* **The problem**
Extract only the first line of the listing and every line after it up to and including the one with "к человеку, к проблемам е". Omit the pictures.

* **Input**

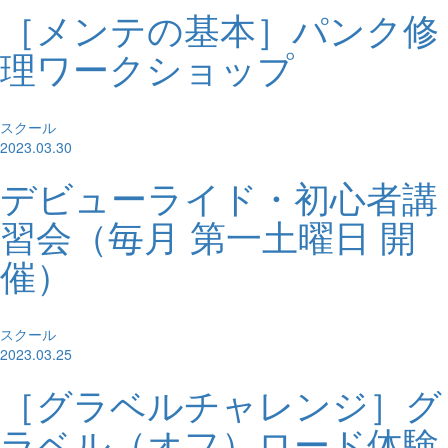
［メンテの基本］パンク修
理ワークショップ
スクール
2023.03.30
デビューライド・初心者講
習会（毎月 第一土曜日 開
催）
スクール
2023.03.25
［グラベルチャレンジ］グ
ラベル（オフ）ロード体験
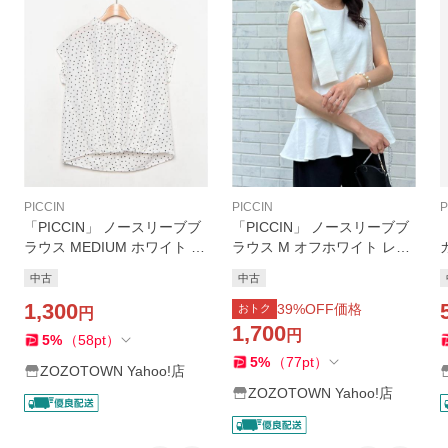
PICCIN
PICCIN
P
「PICCIN」 ノースリーブブ
「PICCIN」 ノースリーブブ
ラウス MEDIUM ホワイト レ
ラウス M オフホワイト レデ
ディース
ィース
中古
中古
1,300
39
%OFF価格
おトク
円
1,700
円
5
%
（
58
pt
）
5
%
（
77
pt
）
ZOZOTOWN Yahoo!店
ZOZOTOWN Yahoo!店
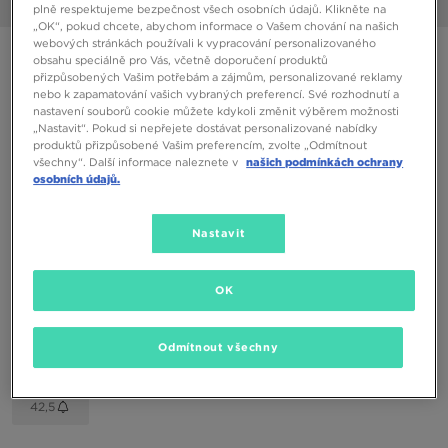
1/6
plně respektujeme bezpečnost všech osobních údajů. Klikněte na
„OK“, pokud chcete, abychom informace o Vašem chování na našich
webových stránkách používali k vypracování personalizovaného
CONVERSE CHUCK TAYLOR ALL STAR LIFT
obsahu speciálně pro Vás, včetně doporučení produktů
přizpůsobených Vašim potřebám a zájmům, personalizované reklamy
nebo k zapamatování vašich vybraných preferencí. Své rozhodnutí a
1090 Kč
nastavení souborů cookie můžete kdykoli změnit výběrem možnosti
„Nastavit“. Pokud si nepřejete dostávat personalizované nabídky
produktů přizpůsobené Vašim preferencím, zvolte „Odmítnout
Dostupné Barvy
všechny“. Další informace naleznete v
našich podmínkách ochrany
osobních údajů.
Vyberte velikost
Nastavit
EU
US
OK
35
36
36,5
37
37,5
Odmítnout všechny
38
39
39,5
40
41,5
42,5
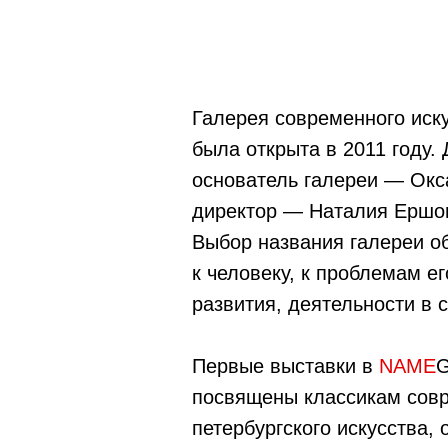
Галерея современного иску
была открыта в 2011 году. 
основатель галереи — Окс
директор — Наталия Ершо
Выбор названия галереи о
к человеку, к проблемам е
развития, деятельности в
Первые выставки в
NAME
посвящены классикам сов
петербургского искусства, 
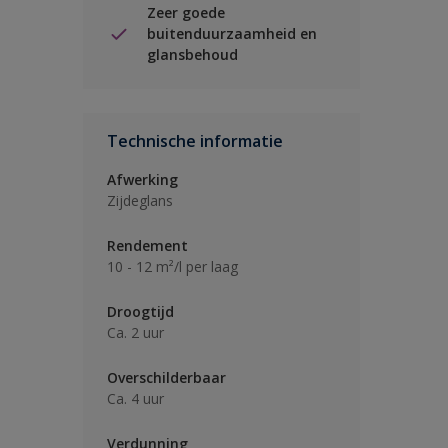
Zeer goede
buitenduurzaamheid en
glansbehoud
Technische informatie
Afwerking
Zijdeglans
Rendement
10 - 12 m²/l per laag
Droogtijd
Ca. 2 uur
Overschilderbaar
Ca. 4 uur
Verdunning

* **Solution to this exercise**
［メンテの基本］パンク修
理ワークショップ
スクール
2023.03.30
デビューライド・初心者講
習会（毎月 第一土曜日 開
催）
スクール
2023.03.25
［グラベルチャレンジ］グ
ラベル（オフ）ロード体験
PICCIN
PICCIN
P
「PICCIN」 ノースリーブブ
「PICCIN」 ノースリーブブ
ラウス MEDIUM ホワイト レ
ラウス M オフホワイト レデ
ディース
ィース
中古
中古
1,300
39
%OFF価格
おトク
円
1,700
円
5
%
（
58
pt
）
5
%
（
77
pt
）
ZOZOTOWN Yahoo!店
ZOZOTOWN Yahoo!店
1/6
plně respektujeme bezpečnost všech osobních údajů. Klikněte na
„OK“, pokud chcete, abychom informace o Vašem chování na našich
webových stránkách používali k vypracování personalizovaného
CONVERSE CHUCK TAYLOR ALL STAR LIFT
obsahu speciálně pro Vás, včetně doporučení produktů
přizpůsobených Vašim potřebám a zájmům, personalizované reklamy
nebo k zapamatování vašich vybraných preferencí. Své rozhodnutí a
1090 Kč
nastavení souborů cookie můžete kdykoli změnit výběrem možnosti
„Nastavit“. Pokud si nepřejete dostávat personalizované nabídky
produktů přizpůsobené Vašim preferencím, zvolte „Odmítnout
Dostupné Barvy
všechny“. Další informace naleznete v
našich podmínkách ochrany
osobních údajů.
Vyberte velikost
Nastavit
EU
US
OK
35
36
36,5
37
37,5
Odmítnout všechny
38
39
39,5
40
41,5
42,5
Галерея современного иску
была открыта в 2011 году. 
основатель галереи — Окс
директор — Наталия Ершо
Выбор названия галереи о
к человеку, к проблемам е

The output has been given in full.